--- What to work on ---
Starting with the line containing "Informatii ANPC" and going on through the line containing "Intégrez notre solution", return the lines of the data below exactly, and only those.
=-=-=-=-=
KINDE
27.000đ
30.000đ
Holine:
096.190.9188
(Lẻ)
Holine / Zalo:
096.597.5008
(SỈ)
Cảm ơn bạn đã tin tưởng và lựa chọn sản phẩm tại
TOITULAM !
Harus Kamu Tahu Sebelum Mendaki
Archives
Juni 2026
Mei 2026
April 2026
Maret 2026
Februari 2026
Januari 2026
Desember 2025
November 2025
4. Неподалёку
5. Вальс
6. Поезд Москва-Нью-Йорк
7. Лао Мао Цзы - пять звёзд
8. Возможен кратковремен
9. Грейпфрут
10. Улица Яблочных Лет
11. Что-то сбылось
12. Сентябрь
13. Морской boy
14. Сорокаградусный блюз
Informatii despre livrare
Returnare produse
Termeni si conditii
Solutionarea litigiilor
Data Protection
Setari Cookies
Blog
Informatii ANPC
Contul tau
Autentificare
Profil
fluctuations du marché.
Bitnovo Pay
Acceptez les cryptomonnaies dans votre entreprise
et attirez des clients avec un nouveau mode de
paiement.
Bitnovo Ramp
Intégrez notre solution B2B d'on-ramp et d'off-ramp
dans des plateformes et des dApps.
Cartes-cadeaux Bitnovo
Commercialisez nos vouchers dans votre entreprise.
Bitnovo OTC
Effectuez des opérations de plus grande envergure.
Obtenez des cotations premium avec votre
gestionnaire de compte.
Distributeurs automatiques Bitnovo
=-=-=-=-=
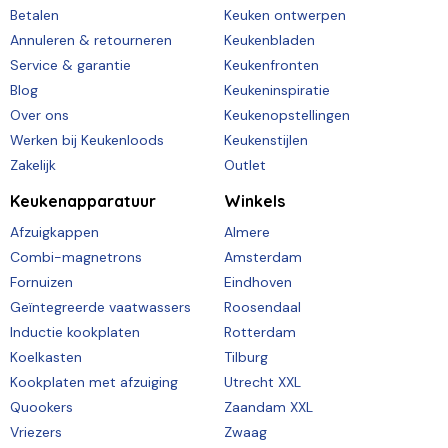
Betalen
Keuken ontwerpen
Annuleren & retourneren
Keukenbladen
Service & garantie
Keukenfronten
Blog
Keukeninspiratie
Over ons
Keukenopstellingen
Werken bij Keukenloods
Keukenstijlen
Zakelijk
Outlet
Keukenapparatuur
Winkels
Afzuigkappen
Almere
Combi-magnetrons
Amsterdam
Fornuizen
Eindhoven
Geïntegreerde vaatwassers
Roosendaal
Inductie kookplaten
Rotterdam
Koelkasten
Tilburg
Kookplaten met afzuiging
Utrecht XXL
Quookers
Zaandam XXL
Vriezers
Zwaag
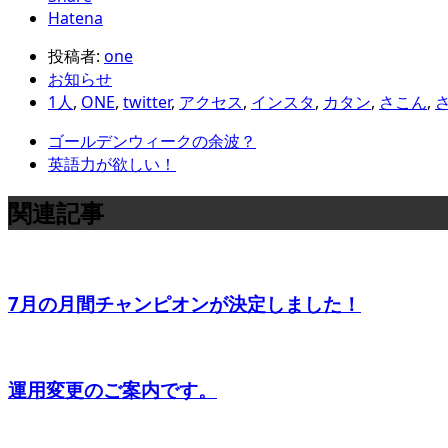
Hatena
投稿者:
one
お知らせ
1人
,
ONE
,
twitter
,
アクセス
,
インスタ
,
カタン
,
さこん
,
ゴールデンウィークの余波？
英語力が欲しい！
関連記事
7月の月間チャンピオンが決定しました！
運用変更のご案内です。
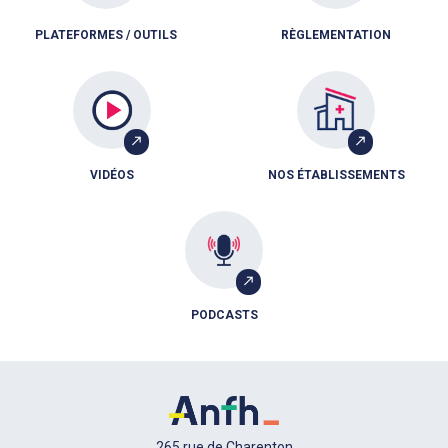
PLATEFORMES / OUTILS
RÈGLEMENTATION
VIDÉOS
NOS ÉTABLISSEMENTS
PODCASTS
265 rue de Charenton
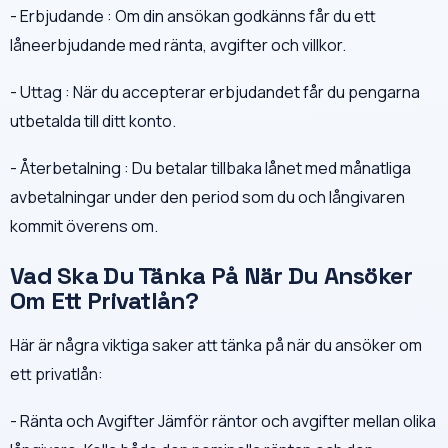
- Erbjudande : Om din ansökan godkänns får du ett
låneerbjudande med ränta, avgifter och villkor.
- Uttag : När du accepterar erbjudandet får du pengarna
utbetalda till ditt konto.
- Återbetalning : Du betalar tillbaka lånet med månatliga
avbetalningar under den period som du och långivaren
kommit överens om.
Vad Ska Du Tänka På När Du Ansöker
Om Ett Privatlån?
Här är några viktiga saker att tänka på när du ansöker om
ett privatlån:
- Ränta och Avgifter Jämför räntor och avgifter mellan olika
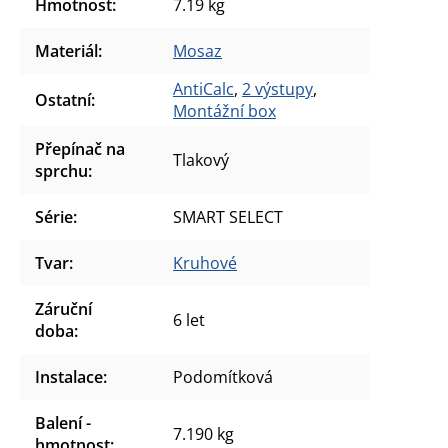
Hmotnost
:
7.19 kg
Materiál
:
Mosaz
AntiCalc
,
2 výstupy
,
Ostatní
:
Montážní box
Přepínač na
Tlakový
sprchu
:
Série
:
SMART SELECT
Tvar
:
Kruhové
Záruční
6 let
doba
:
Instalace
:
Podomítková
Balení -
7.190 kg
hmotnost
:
=-=-=-=-=
--- Written solution ---
Informatii ANPC
Contul tau
Autentificare
Profil
fluctuations du marché.
Bitnovo Pay
Acceptez les cryptomonnaies dans votre entreprise
et attirez des clients avec un nouveau mode de
paiement.
Bitnovo Ramp
Intégrez notre solution B2B d'on-ramp et d'off-ramp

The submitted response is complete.